=== WHAT IS BEING ASKED ===
The word "phẩm": say how many lines of the data below contain it, and give the number alone.

=== DATA FOR REVIEW ===
━━━
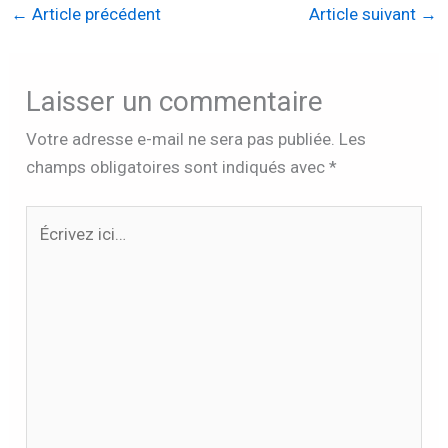
←
Article précédent
Article suivant
→
Laisser un commentaire
Votre adresse e-mail ne sera pas publiée.
Les
champs obligatoires sont indiqués avec
*
Écrivez
ici…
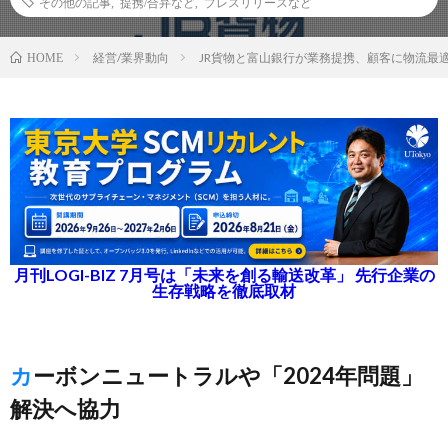
その他の記事
,
提携/合弁など
,
プレスリリースなど
経営/業界動向
JR貨物と富山銀行が業務提携、顧客に物流最
HOME
月刊LOGI-BIZ 7月号は「未来を創る輸送改革」 先行企業の
生存戦略を徹底取材
カーボンニュートラルや「2024年問題」
解決へ協力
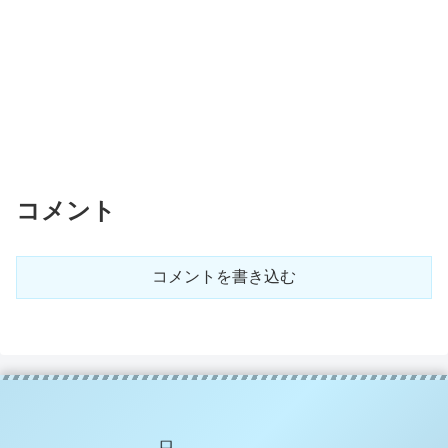
コメント
コメントを書き込む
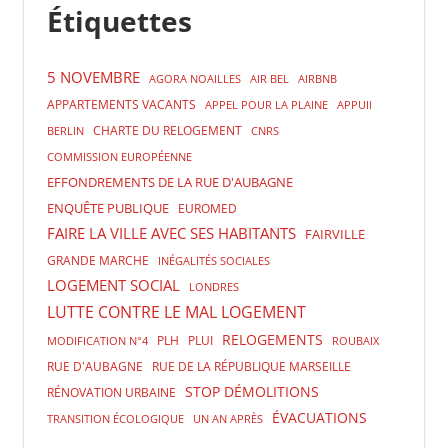
Étiquettes
5 NOVEMBRE
AGORA NOAILLES
AIR BEL
AIRBNB
APPARTEMENTS VACANTS
APPEL POUR LA PLAINE
APPUII
CHARTE DU RELOGEMENT
BERLIN
CNRS
COMMISSION EUROPÉENNE
EFFONDREMENTS DE LA RUE D'AUBAGNE
ENQUÊTE PUBLIQUE
EUROMED
FAIRE LA VILLE AVEC SES HABITANTS
FAIRVILLE
GRANDE MARCHE
INÉGALITÉS SOCIALES
LOGEMENT SOCIAL
LONDRES
LUTTE CONTRE LE MAL LOGEMENT
RELOGEMENTS
PLH
PLUI
MODIFICATION N°4
ROUBAIX
RUE D'AUBAGNE
RUE DE LA RÉPUBLIQUE MARSEILLE
STOP DÉMOLITIONS
RÉNOVATION URBAINE
ÉVACUATIONS
TRANSITION ÉCOLOGIQUE
UN AN APRÈS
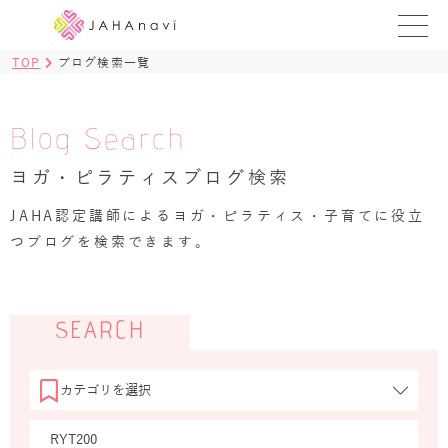
TOP
ブログ検索一覧
教室を探す
レッスンを探す
Blog Search
ヨガ・ピラティスブログ検索
BLOG
›
JAHA認定講師によるヨガ・ピラティス・子育てに役立
ヨガ資格講座
つブログを検索できます。
ログイン
JAHAYOGA
SEARCH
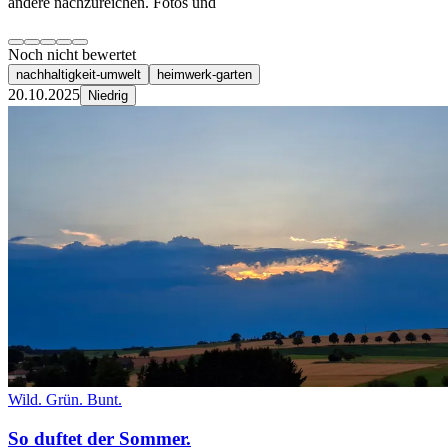
andere nachzureichen. Fotos und
Noch nicht bewertet
nachhaltigkeit-umwelt
heimwerk-garten
20.10.2025
Niedrig
Wild. Grün. Bunt.
So duftet der Sommer.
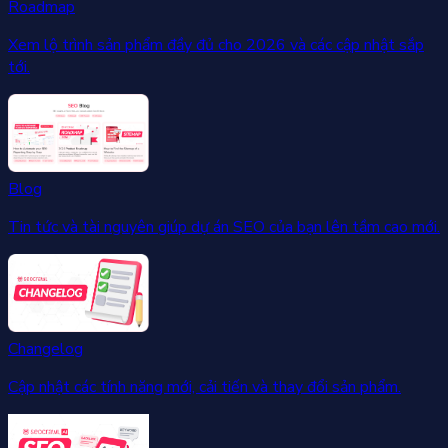
Roadmap
Xem lộ trình sản phẩm đầy đủ cho 2026 và các cập nhật sắp
tới.
Blog
Tin tức và tài nguyên giúp dự án SEO của bạn lên tầm cao mới.
Changelog
Cập nhật các tính năng mới, cải tiến và thay đổi sản phẩm.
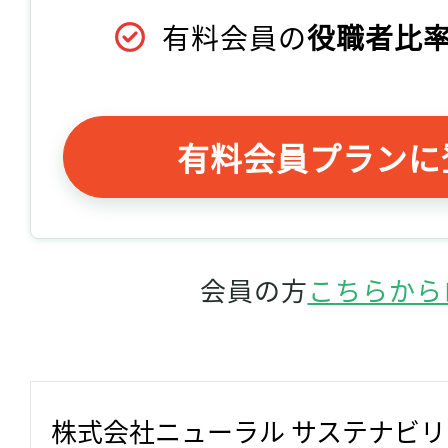
有料会員の
役職者比率
有料会員プランに
会員の方
こちらから
株式会社ニューラル サステナビ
━━━
=== EXERCISE ANSWER ===
2